Coming out of corners, that turbocharged six really comes into its own. Squeeze the accelerator and the thrust builds progressively. BMW quotes 0-60 mph times of 4.2 sec for the RWD M340i and 4.4 sec for the heavier AWD version.
Along with the usual array of driver assist features such as adaptive cruise control, lane keeping assist and blindspot monitoring, the M340i I tested was also equipped with Extended Traffic Jam Assistant. This is a hands-free partially automated system for use stop and go traffic. It’s only meant for use on highways and works at speeds up to 37 mph.

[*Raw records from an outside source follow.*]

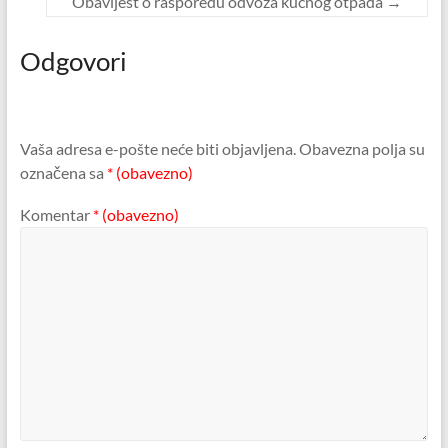
Obavijest o rasporedu odvoza kućnog otpada
→
Odgovori
Vaša adresa e-pošte neće biti objavljena.
Obavezna polja su
označena sa
* (obavezno)
Komentar
* (obavezno)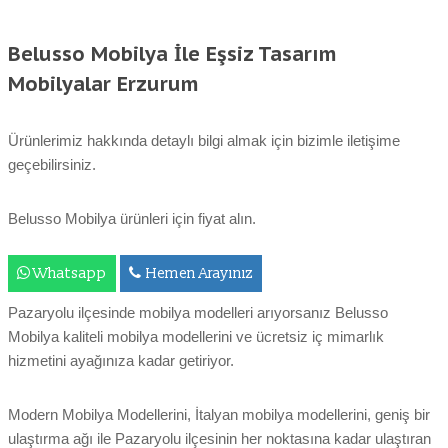
Belusso Mobilya İle Eşsiz Tasarım
Mobilyalar Erzurum
Ürünlerimiz hakkında detaylı bilgi almak için bizimle iletişime
geçebilirsiniz.
Belusso Mobilya ürünleri için fiyat alın.
Whatsapp
Hemen Arayınız
Pazaryolu ilçesinde mobilya modelleri arıyorsanız Belusso
Mobilya kaliteli mobilya modellerini ve ücretsiz iç mimarlık
hizmetini ayağınıza kadar getiriyor.
Modern Mobilya Modellerini, İtalyan mobilya modellerini, geniş bir
ulaştırma ağı ile Pazaryolu ilçesinin her noktasına kadar ulaştıran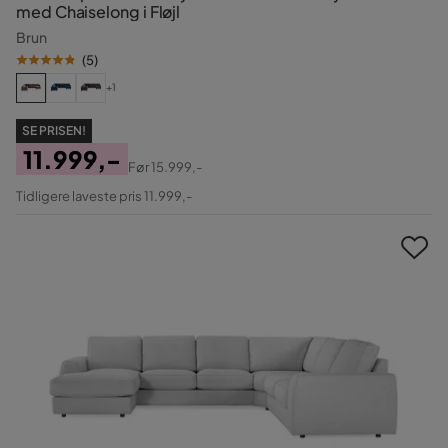
med Chaiselong i Fløjl
Brun
(
5
)
+1
SE PRISEN!
11.999,-
Før
15.999,-
Pris
Original
Tidligere laveste pris 11.999,-
Pris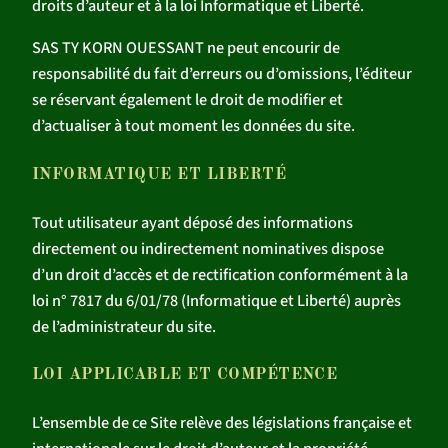
droits d’auteur et à la loi Informatique et Liberté.
SAS TY KORN OUESSANT ne peut encourir de
responsabilité du fait d’erreurs ou d’omissions, l’éditeur
se réservant également le droit de modifier et
d’actualiser à tout moment les données du site.
INFORMATIQUE ET LIBERTÉ
Tout utilisateur ayant déposé des informations
directement ou indirectement nominatives dispose
d’un droit d’accès et de rectification conformément à la
loi n° 7817 du 6/01/78 (Informatique et Liberté) auprès
de l’administrateur du site.
LOI APPLICABLE ET COMPÉTENCE
L’ensemble de ce Site relève des législations française et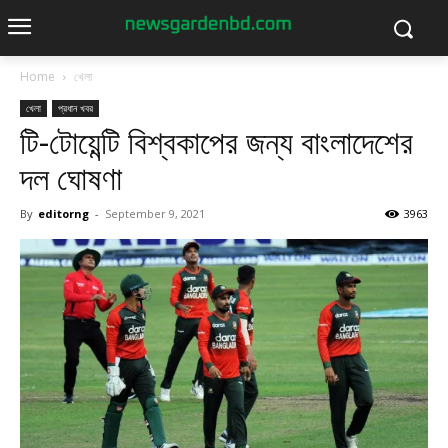
Home
খেলা
খেলা
প্রধান খবর
টি-টোয়েন্টি বিশ্বকাপের জন্য বাংলাদেশের
দল ঘোষণা
By
editorng
-
September 9, 2021
3963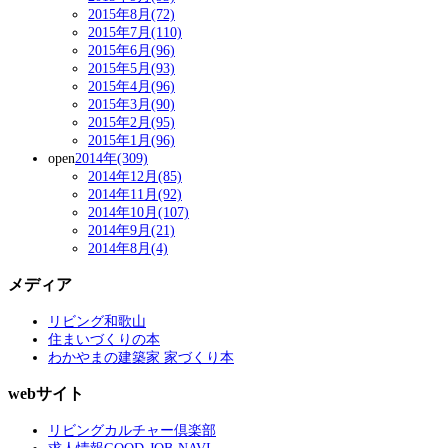
2015年8月(72)
2015年7月(110)
2015年6月(96)
2015年5月(93)
2015年4月(96)
2015年3月(90)
2015年2月(95)
2015年1月(96)
open
2014年(309)
2014年12月(85)
2014年11月(92)
2014年10月(107)
2014年9月(21)
2014年8月(4)
メディア
リビング和歌山
住まいづくりの本
わかやまの建築家 家づくり本
webサイト
リビングカルチャー倶楽部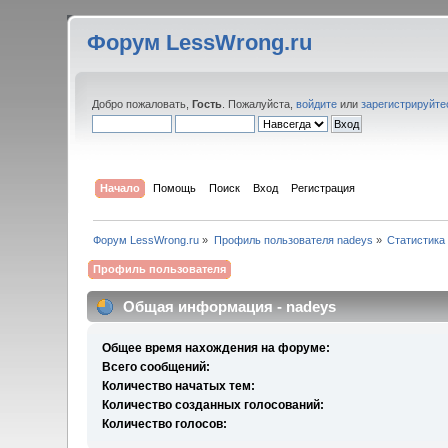
Форум LessWrong.ru
Добро пожаловать,
Гость
. Пожалуйста,
войдите
или
зарегистрируйте
Начало
Помощь
Поиск
Вход
Регистрация
Форум LessWrong.ru
»
Профиль пользователя nadeys
»
Статистика
Профиль пользователя
Общая информация - nadeys
Общее время нахождения на форуме:
Всего сообщений:
Количество начатых тем:
Количество созданных голосований:
Количество голосов: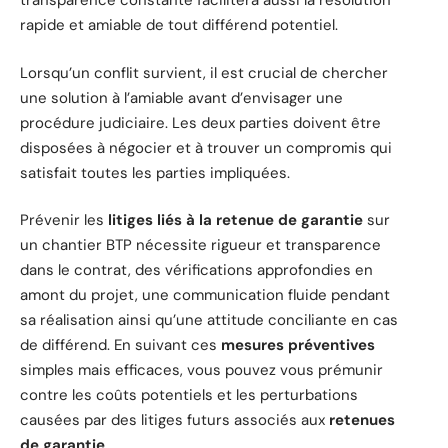
transparence constante facilitera aussi la résolution
rapide et amiable de tout différend potentiel.
Lorsqu’un conflit survient, il est crucial de chercher
une solution à l’amiable avant d’envisager une
procédure judiciaire. Les deux parties doivent être
disposées à négocier et à trouver un compromis qui
satisfait toutes les parties impliquées.
Prévenir les
litiges liés à la retenue de garantie
sur
un chantier BTP nécessite rigueur et transparence
dans le contrat, des vérifications approfondies en
amont du projet, une communication fluide pendant
sa réalisation ainsi qu’une attitude conciliante en cas
de différend. En suivant ces
mesures préventives
simples mais efficaces, vous pouvez vous prémunir
contre les coûts potentiels et les perturbations
causées par des litiges futurs associés aux
retenues
de garantie
.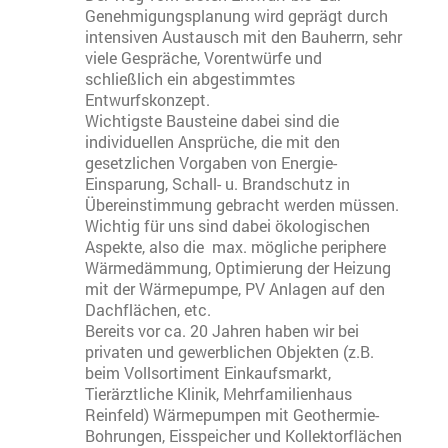
Genehmigungsplanung wird geprägt durch
intensiven Austausch mit den Bauherrn, sehr
viele Gespräche, Vorentwürfe und
schließlich ein abgestimmtes
Entwurfskonzept.
Wichtigste Bausteine dabei sind die
individuellen Ansprüche, die mit den
gesetzlichen Vorgaben von Energie-
Einsparung, Schall- u. Brandschutz in
Übereinstimmung gebracht werden müssen.
Wichtig für uns sind dabei ökologischen
Aspekte, also die max. mögliche periphere
Wärmedämmung, Optimierung der Heizung
mit der Wärmepumpe, PV Anlagen auf den
Dachflächen, etc.
Bereits vor ca. 20 Jahren haben wir bei
privaten und gewerblichen Objekten (z.B.
beim Vollsortiment Einkaufsmarkt,
Tierärztliche Klinik, Mehrfamilienhaus
Reinfeld) Wärmepumpen mit Geothermie-
Bohrungen, Eisspeicher und Kollektorflächen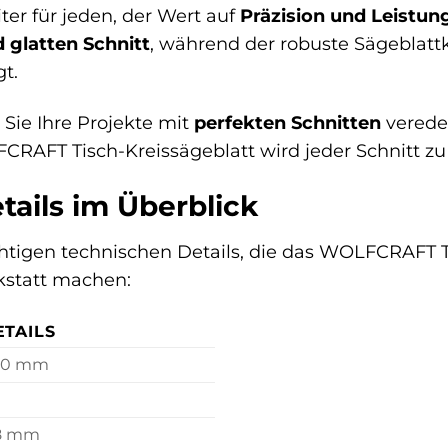
ter für jeden, der Wert auf
Präzision und Leistun
 glatten Schnitt
, während der robuste Sägeblattk
t.
e Sie Ihre Projekte mit
perfekten Schnitten
verede
RAFT Tisch-Kreissägeblatt wird jeder Schnitt zu
tails im Überblick
ichtigen technischen Details, die das WOLFCRAFT 
kstatt machen:
ETAILS
00 mm
8 mm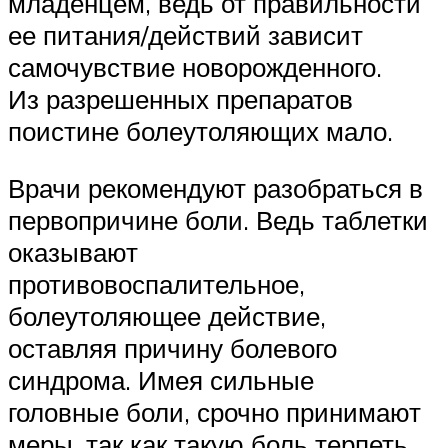
младенцем, ведь от правильности
ее питания/действий зависит
самочувствие новорожденного.
Из разрешенных препаратов
поистине болеутоляющих мало.
Врачи рекомендуют разобраться в
первопричине боли. Ведь таблетки
оказывают
противовоспалительное,
болеутоляющее действие,
оставляя причину болевого
синдрома. Имея сильные
головные боли, срочно принимают
меры, так как такую боль терпеть,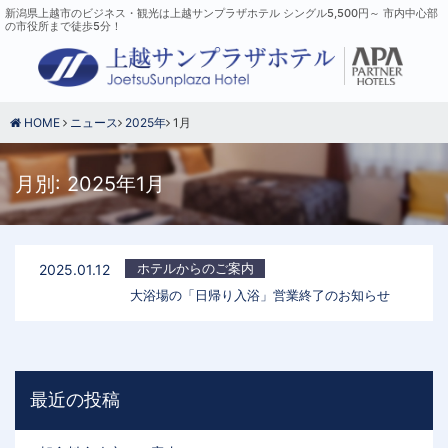
新潟県上越市のビジネス・観光は上越サンプラザホテル シングル5,500円～ 市内中心部
の市役所まで徒歩5分！
HOME
ニュース
2025年
1月
月別: 2025年1月
ホテルからのご案内
2025.01.12
大浴場の「日帰り入浴」営業終了のお知らせ
最近の投稿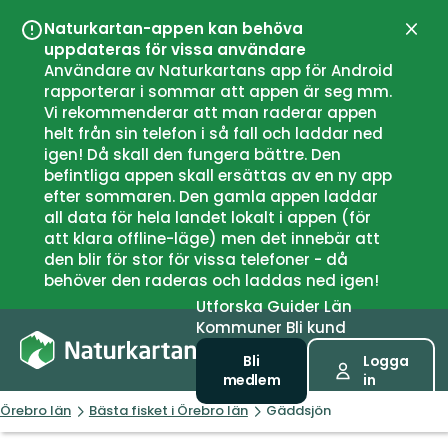
Naturkartan-appen kan behöva
Stän
uppdateras för vissa användare
Användare av Naturkartans app för Android
rapporterar i sommar att appen är seg mm.
Vi rekommenderar att man raderar appen
helt från sin telefon i så fall och laddar ned
igen! Då skall den fungera bättre. Den
befintliga appen skall ersättas av en ny app
efter sommaren. Den gamla appen laddar
all data för hela landet lokalt i appen (för
att klara offline-läge) men det innebär att
den blir för stor för vissa telefoner - då
behöver den raderas och laddas ned igen!
Utforska
Guider
Län
Kommuner
Bli kund
Bli
Logga
medlem
in
Örebro län
Bästa fisket i Örebro län
Gäddsjön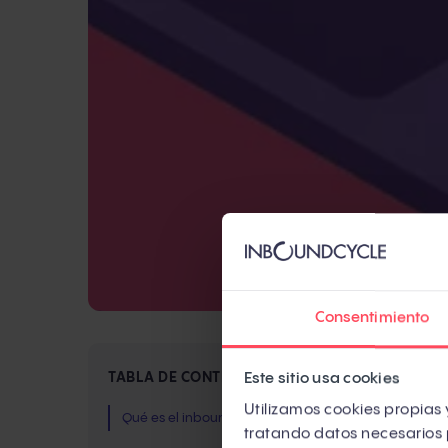
Consentimiento
Si 
Este sitio usa cookies
TABLA DE CONTENIDOS
cre
Utilizamos cookies propias y
Qué es el inbound marketing
tratando datos necesarios 
Fun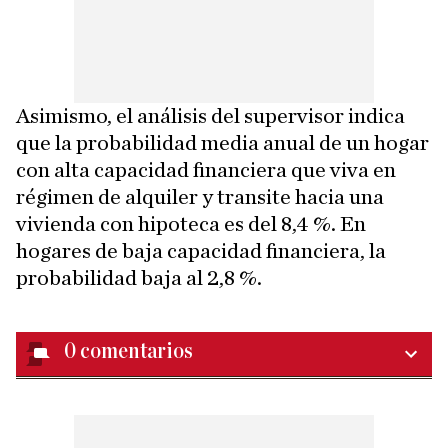
Asimismo, el análisis del supervisor indica
que la probabilidad media anual de un hogar
con alta capacidad financiera que viva en
régimen de alquiler y transite hacia una
vivienda con hipoteca es del 8,4 %. En
hogares de baja capacidad financiera, la
probabilidad baja al 2,8 %.
0
comentarios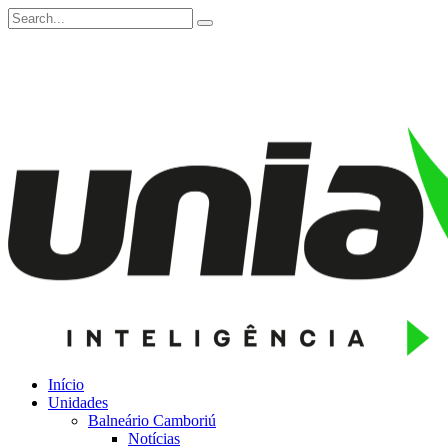
Início
Unidades
Balneário Camboriú
Notícias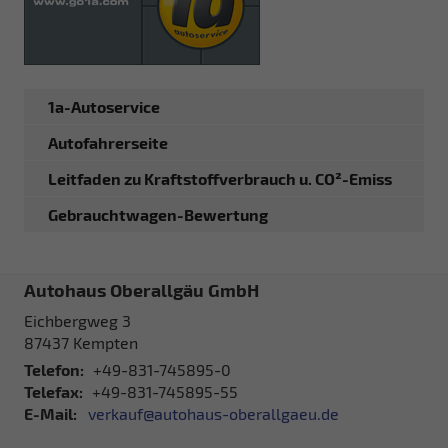
1a-Autoservice
Autofahrerseite
Leitfaden zu Kraftstoffverbrauch u. CO²-Emiss
Gebrauchtwagen-Bewertung
Autohaus Oberallgäu GmbH
Eichbergweg 3
87437
Kempten
Telefon:
+49-831-745895-0
Telefax:
+49-831-745895-55
E-Mail:
verkauf@autohaus-oberallgaeu.de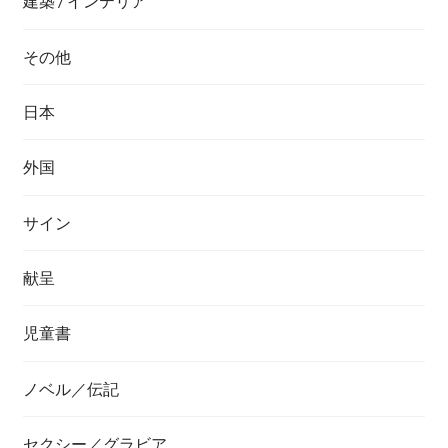
建築 / インテリア
その他
日本
外国
サイン
献呈
児童書
ノベル／伝記
セクシー／グラビア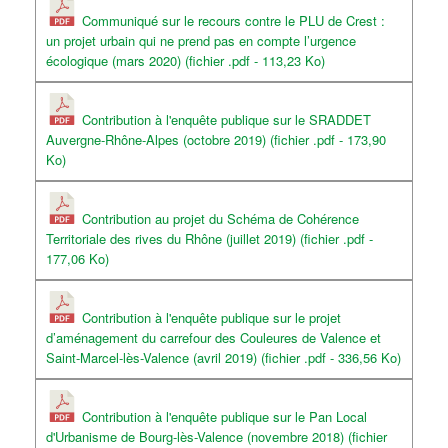
Communiqué sur le recours contre le PLU de Crest :
un projet urbain qui ne prend pas en compte l’urgence
écologique (mars 2020) (fichier .pdf - 113,23 Ko)
Contribution à l'enquête publique sur le SRADDET
Auvergne-Rhône-Alpes (octobre 2019) (fichier .pdf - 173,90
Ko)
Contribution au projet du Schéma de Cohérence
Territoriale des rives du Rhône (juillet 2019) (fichier .pdf -
177,06 Ko)
Contribution à l'enquête publique sur le projet
d’aménagement du carrefour des Couleures de Valence et
Saint-Marcel-lès-Valence (avril 2019) (fichier .pdf - 336,56 Ko)
Contribution à l'enquête publique sur le Pan Local
d'Urbanisme de Bourg-lès-Valence (novembre 2018) (fichier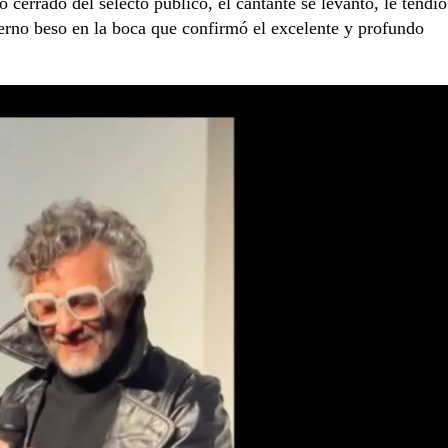
o cerrado del selecto público, el cantante se levantó, le tendió
erno beso en la boca que confirmó el excelente y profundo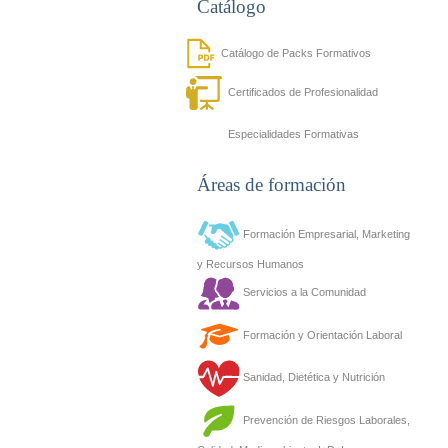
Catálogo
Catálogo de Packs Formativos
Certificados de Profesionalidad
Especialidades Formativas
Áreas de formación
Formación Empresarial, Marketing
y Recursos Humanos
Servicios a la Comunidad
Formación y Orientación Laboral
Sanidad, Dietética y Nutrición
Prevención de Riesgos Laborales,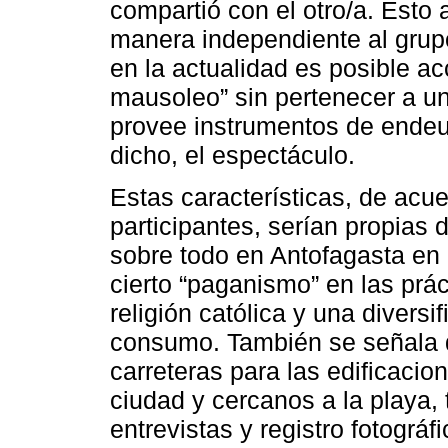
compartió con el otro/a. Esto 
manera independiente al grup
en la actualidad es posible ac
mausoleo” sin pertenecer a u
provee instrumentos de endeu
dicho, el espectáculo.
Estas características, de acu
participantes, serían propias d
sobre todo en Antofagasta en 
cierto “paganismo” en las prác
religión católica y una diversi
consumo. También se señala q
carreteras para las edificacio
ciudad y cercanos a la playa,
entrevistas y registro fotográfi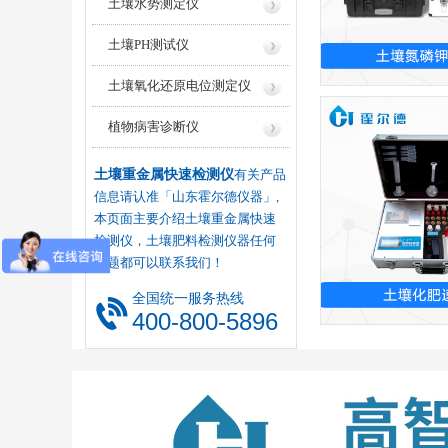
土壤水势测定仪
土壤PH测试仪
土壤氮磷钾
土壤氧化还原电位测定仪
植物病害诊断仪
土壤重金属快速检测仪
有关产品
信息请认准「山东霍尔德仪器」,
本页面主要介绍土壤重金属快速
检测仪，土壤肥料检测仪器任何
问题都可以联系我们！
全国统一服务热线
土壤化肥
400-800-5896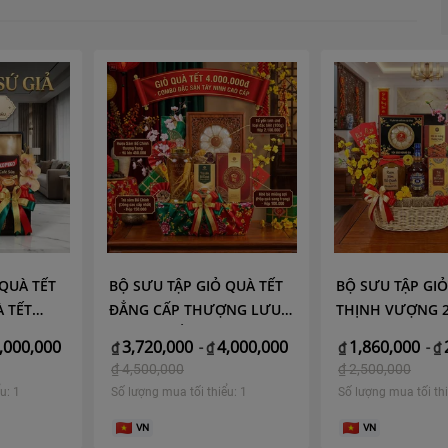
 QUÀ TẾT
BỘ SƯU TẬP GIỎ QUÀ TẾT
BỘ SƯU TẬP GIỎ
 TẾT
ĐẲNG CẤP THƯỢNG LƯU –
THỊNH VƯỢNG 2
NH VỊ
TUYỆT PHẨM QUÀ TẾT
TINH HOA QUÀ 
,000,000
3,720,000
4,000,000
1,860,000
₫
-
₫
₫
-
₫
HỊNH
2026 ĐỊA LINH NHÂN KIỆT
THƯỢNG HẠNG 
₫
4,500,000
₫
2,500,000
CẤP
u: 1
Số lượng mua tối thiểu: 1
Số lượng mua tối thi
VN
VN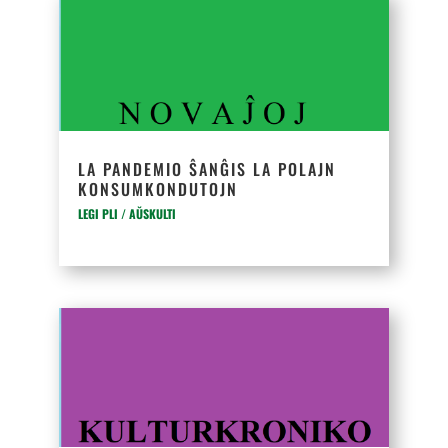
LA PANDEMIO ŜANĜIS LA POLAJN
KONSUMKONDUTOJN
LEGI PLI / AŬSKULTI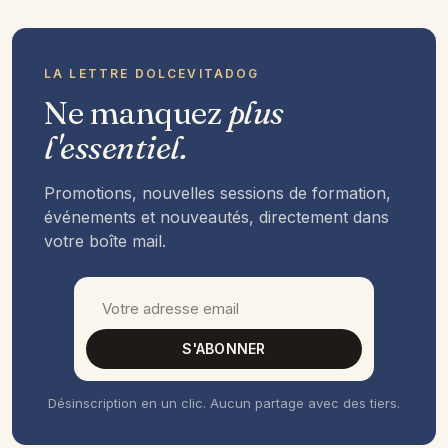
LA LETTRE DOLCEVITADOG
Ne manquez
plus
l'essentiel.
Promotions, nouvelles sessions de formation,
événements et nouveautés, directement dans
votre boîte mail.
S'ABONNER
Désinscription en un clic. Aucun partage avec des tiers.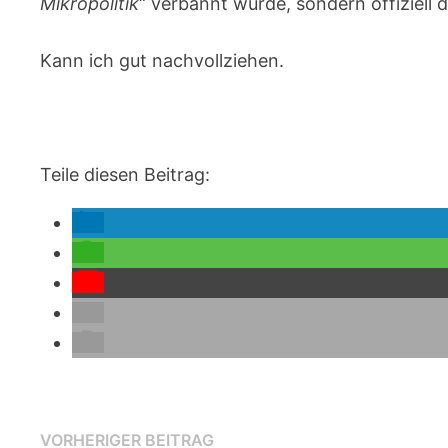
Mikropolitik
“ verbannt würde, sondern offiziell
Kann ich gut nachvollziehen.
Teile diesen Beitrag:
Beitragsnavigation
Vorheriger
VORHERIGER BEITRAG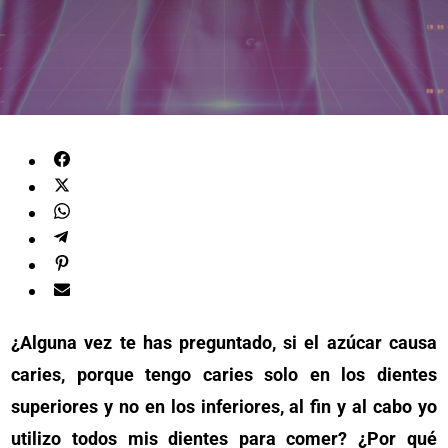
¿Alguna vez te has preguntado, si el azúcar causa
caries, porque tengo caries solo en los dientes
superiores y no en los inferiores, al fin y al cabo yo
utilizo todos mis dientes para comer? ¿Por qué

Like GM’s Super Cruise, it uses an infrared driver monitor system to make sure the driver is watching the road. Unlike the GM version where the camera is mounted on the steering column, BMW mounts it at the top center of the instrument cluster below the hood where it should be better shielded from the sun. Unfortunately, the time when I had the M340i coincided with the beginning of a shelter at home period during the coronavirus outbreak and traffic was too sparse to actually evaluate this feature, but I’ll get back to it when things hopefully return to normal.
Despite the M badge, the 2020 BMW M340i is no longer really a hardcore sports sedan even though it has the requisite performance. Instead, this is a fast, precisely performing luxury sedan. That’s not at all a bad outcome, but what it does show is that the current generation 3 series is probably no longer really the best BMW for drivers that developed their passion for driving based on the 3 series of the 80s and 90s. Those drivers would probably be happier with a 2 series that is closer in size and character to those classic 3s.
The 2020 M340i xDrive starts at $56,000. The Tanzanite Blue Metallic example I evaluated came to a bottom line of $69,570 including destination charges.